From this specific competitor set, @LifeSettt is the closest cadence match — similar upload count (326 vs Sayan's 228), India-based, personality-driven. Content is different (Hindi motivational vs software reviews), so it's a parallel rather than a substitute. If your goal is finding more software reviewers specifically, this scrape won't get you there. You'd want to search directly for affiliate-marketing or SaaS-review channels. The algorithm clustering here seems to be more about creator-economy aesthetics than topic overlap.

Is @imsayanroy the biggest channel in their niche?

Hard to say definitively because the scraped competitor list isn't really his niche. Within this specific set, he's the smallest at 23,100 subs versus 25.4K, 31.6K, and 36.3K for the others. But those aren't software-review channels, so the ranking is meaningless on its own. In the actual Indian SaaS-review and affiliate-marketing niche, there are likely larger players he competes with directly — they just didn't surface in this particular pull. Worth doing a manual search to find his real competitive landscape.

What's the difference between @imsayanroy and similar creators?
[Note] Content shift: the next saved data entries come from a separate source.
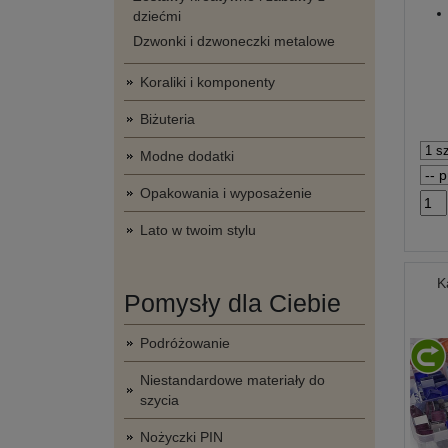
dziećmi
Dzwonki i dzwoneczki metalowe
Koraliki i komponenty
Biżuteria
Modne dodatki
Opakowania i wyposażenie
Lato w twoim stylu
K
Pomysły dla Ciebie
Podróżowanie
Niestandardowe materiały do
szycia
Nożyczki PIN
Sayan's edge — at least on paper — is video efficiency. With 101 subscribers per video uploaded, he's converting better per piece of content than @SandhyaGorakhpuriya1 (~4.5/video) or @LifeSettt (~78/video). Only @milktea-emma beats him at ~120/video. That likely reflects format: software reviews are longer, intent-driven, and tend to attract sticky subscribers versus shorts-grinder volume plays. The trade-off is reach. His 228 total videos cap how often he shows up in feeds compared to a 7,100-video channel.